Family members and friends of Nicholas and Anna Mae Young are in disbelief and shock after hearing of their deaths Sunday.

The Hometown couple succumbed to carbon monoxide poisoning in their home over the weekend after reportedly leaving the vehicle running in the garage.

Both Nicholas "Nick", 87, and Anna Mae "Elvin", 86, married 64 years, were well-known throughout the Tamaqua community for their lifelong committments involving charity, education, sports, patriotism and community volunteerism.

Pastor Rev. James Cavellero, First United Methodist Church in Tamaqua, said, "What can't you say about them ... They were wonderful people. They both were always there for everybody.

"Anna Mae served with numerous church activities, to include serving on a number of church organizations, workshop teams, the choir, quilters guild, alter flowers coordinator and many others," Cavellero said.

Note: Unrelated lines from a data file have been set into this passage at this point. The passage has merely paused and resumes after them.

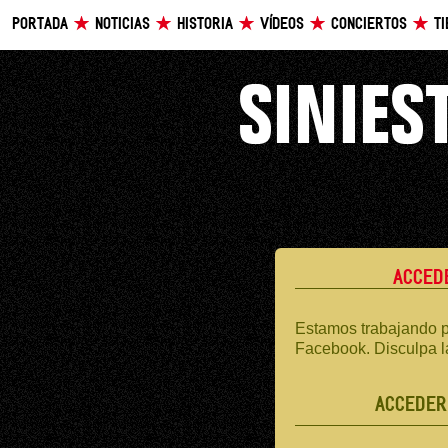
PORTADA
NOTICIAS
HISTORIA
VÍDEOS
CONCIERTOS
T
ACCED
Estamos trabajando p
Facebook. Disculpa l
ACCEDER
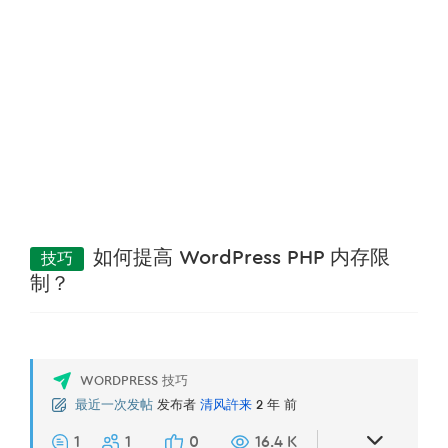
技巧
如何提高 WordPress PHP 内存限
制？
WORDPRESS 技巧
最近一次发帖
发布者
清风許来
2 年 前
1
1
0
16.4 K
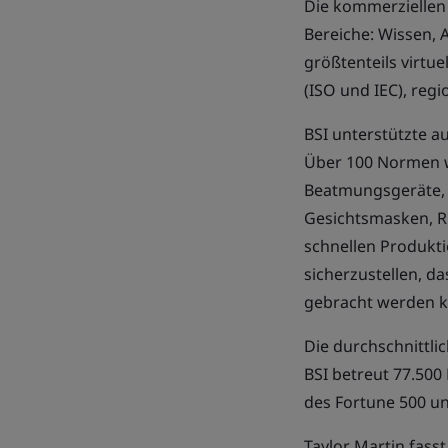
Die kommerziellen
Bereiche:
Wissen
,
A
größtenteils
virtu
(ISO und IEC), reg
BSI unterstützte a
Über 100 Normen w
Beatmungsgeräte, p
Gesichtsmasken, R
schnellen Produkt
sicherzustellen, d
gebracht werden 
Die durchschnittli
BSI betreut 77.50
des Fortune 500 un
Taylor Martin fas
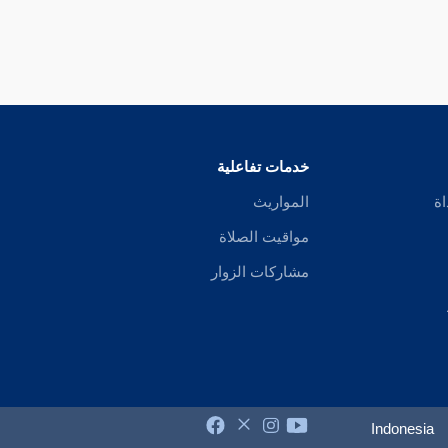
خدمات تفاعلية
اة
المواريث
مواقيت الصلاة
مشاركات الزوار
Indonesia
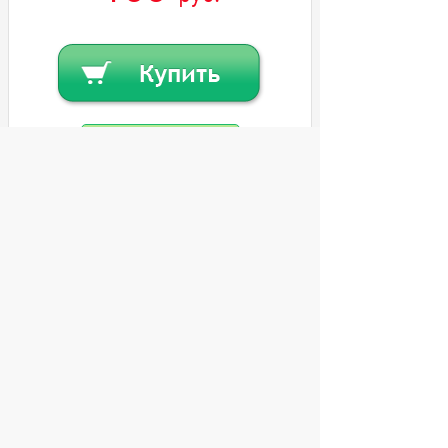
Купить в кредит
Или
заказать в один клик
© 2004 компьютерный салон "Интеллект"
г. Екатеринбург:
ул. Декабристов 27, тел. 8 (343) 227-89-88,
8 (343) 227-88-98.
Информация представленная на сайте, носит
исключительно информационный характер и
не является публичной офертой,
определяемой Статьей 437 (2) ГК РФ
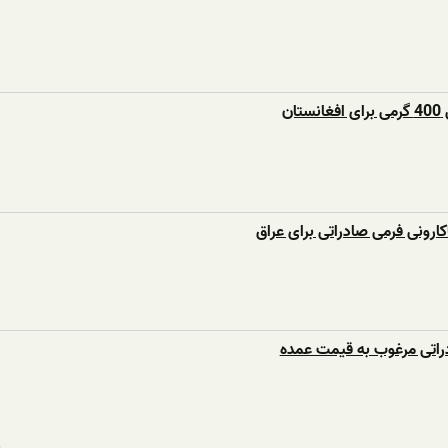
ان
رونی فرمی صادراتی برای عراق
راتی مرغوب به قیمت عمده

"They always did everything together," said longtime friend Marilyn Felsoci. "Both were very outgoing and involved in the community, volunteering, charity and church."

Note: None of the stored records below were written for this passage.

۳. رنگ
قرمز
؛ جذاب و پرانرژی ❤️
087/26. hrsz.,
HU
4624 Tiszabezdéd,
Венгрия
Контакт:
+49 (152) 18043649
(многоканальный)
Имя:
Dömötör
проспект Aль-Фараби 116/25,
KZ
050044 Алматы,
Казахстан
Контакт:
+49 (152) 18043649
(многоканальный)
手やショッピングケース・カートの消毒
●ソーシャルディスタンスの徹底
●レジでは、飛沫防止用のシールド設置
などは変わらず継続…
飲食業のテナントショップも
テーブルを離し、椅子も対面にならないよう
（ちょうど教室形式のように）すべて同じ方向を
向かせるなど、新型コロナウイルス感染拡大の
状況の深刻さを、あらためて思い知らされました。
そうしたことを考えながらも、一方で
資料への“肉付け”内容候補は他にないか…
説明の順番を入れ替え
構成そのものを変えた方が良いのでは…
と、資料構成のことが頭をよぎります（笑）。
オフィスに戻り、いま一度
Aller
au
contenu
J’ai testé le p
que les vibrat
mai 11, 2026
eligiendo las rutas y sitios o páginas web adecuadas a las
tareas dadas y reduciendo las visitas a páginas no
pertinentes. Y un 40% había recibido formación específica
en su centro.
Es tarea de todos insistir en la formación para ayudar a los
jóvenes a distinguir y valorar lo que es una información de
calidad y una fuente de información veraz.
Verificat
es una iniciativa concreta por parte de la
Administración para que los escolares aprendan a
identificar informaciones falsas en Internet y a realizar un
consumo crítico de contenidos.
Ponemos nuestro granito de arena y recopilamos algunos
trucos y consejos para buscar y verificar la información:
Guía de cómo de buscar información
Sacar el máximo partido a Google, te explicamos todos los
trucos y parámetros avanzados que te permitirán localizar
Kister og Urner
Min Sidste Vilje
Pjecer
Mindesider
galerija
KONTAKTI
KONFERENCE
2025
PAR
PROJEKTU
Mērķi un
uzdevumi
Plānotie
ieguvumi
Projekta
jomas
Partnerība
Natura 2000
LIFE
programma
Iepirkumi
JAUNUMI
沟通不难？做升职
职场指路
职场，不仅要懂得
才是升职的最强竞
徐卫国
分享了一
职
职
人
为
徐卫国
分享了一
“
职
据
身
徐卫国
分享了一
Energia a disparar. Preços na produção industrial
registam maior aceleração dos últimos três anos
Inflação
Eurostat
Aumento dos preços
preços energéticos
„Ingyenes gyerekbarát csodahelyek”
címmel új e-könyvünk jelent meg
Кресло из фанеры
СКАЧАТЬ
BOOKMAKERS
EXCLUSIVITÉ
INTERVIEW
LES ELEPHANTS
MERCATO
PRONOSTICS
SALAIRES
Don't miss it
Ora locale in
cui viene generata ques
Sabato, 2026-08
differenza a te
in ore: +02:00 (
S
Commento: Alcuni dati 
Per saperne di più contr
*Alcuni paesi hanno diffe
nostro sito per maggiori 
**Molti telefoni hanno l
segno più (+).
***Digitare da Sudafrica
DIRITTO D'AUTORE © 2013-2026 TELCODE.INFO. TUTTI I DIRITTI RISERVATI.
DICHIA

Nicholas, a 1942 graduate of Tamaqua, attended college before being drafted into the United States Army and serving in World War II. Family members said he served in the Army during the Battle of the Bulge, where he was captured and held as a Prisoner of War by the German Army.

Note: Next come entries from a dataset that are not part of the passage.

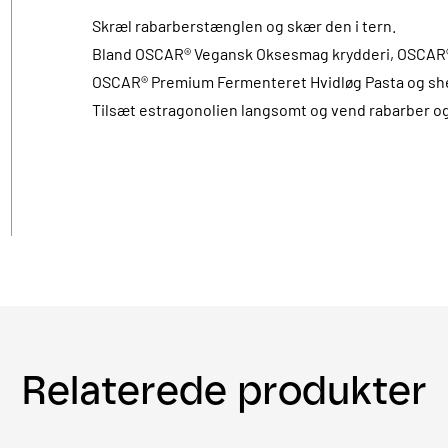
Skræl rabarberstænglen og skær den i tern.
Bland OSCAR® Vegansk Oksesmag krydderi, OSCAR
OSCAR® Premium Fermenteret Hvidløg Pasta og s
Tilsæt estragonolien langsomt og vend rabarber og
Relaterede produkter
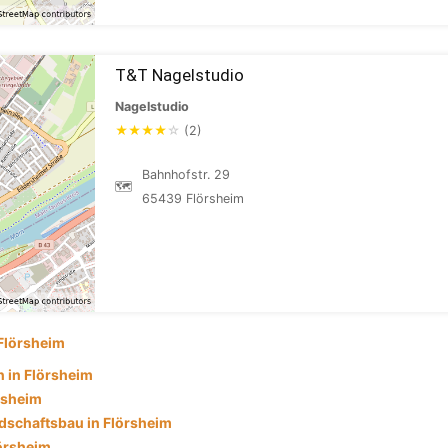
T&T Nagelstudio
Nagelstudio
★
★
★
★
☆
(2)
Bahnhofstr. 29
🗺
65439 Flörsheim
Flörsheim
 in Flörsheim
rsheim
dschaftsbau in Flörsheim
örsheim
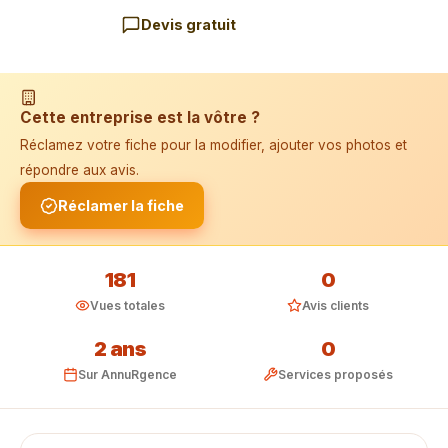
Devis gratuit
📱 Installer l'application
Cette entreprise est la vôtre ?
Réclamez votre fiche pour la modifier, ajouter vos photos et
répondre aux avis.
Réclamer la fiche
181
0
Vues totales
Avis clients
2 ans
0
Sur AnnuRgence
Services proposés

After his release, Nicholas attended college and began his career in education. During his 41-career career, Nicholas served as guidance counselor, civics teacher, driver's ed instructor and basketball coach for Tamaqua Area Junior and High Schools.

Nicholas also served as Felsoci's civics teacher.

"Nick was a caring teacher who took his job to heart," added Felsoci. "Everyone knows he was firm, but fair."

"Nick was a great counselor," said Ray Kinder, current assistant superintendent for the Tamaqua Area School District. "When I was a student, he always inquired about my future goals. He really cared a lot about each student.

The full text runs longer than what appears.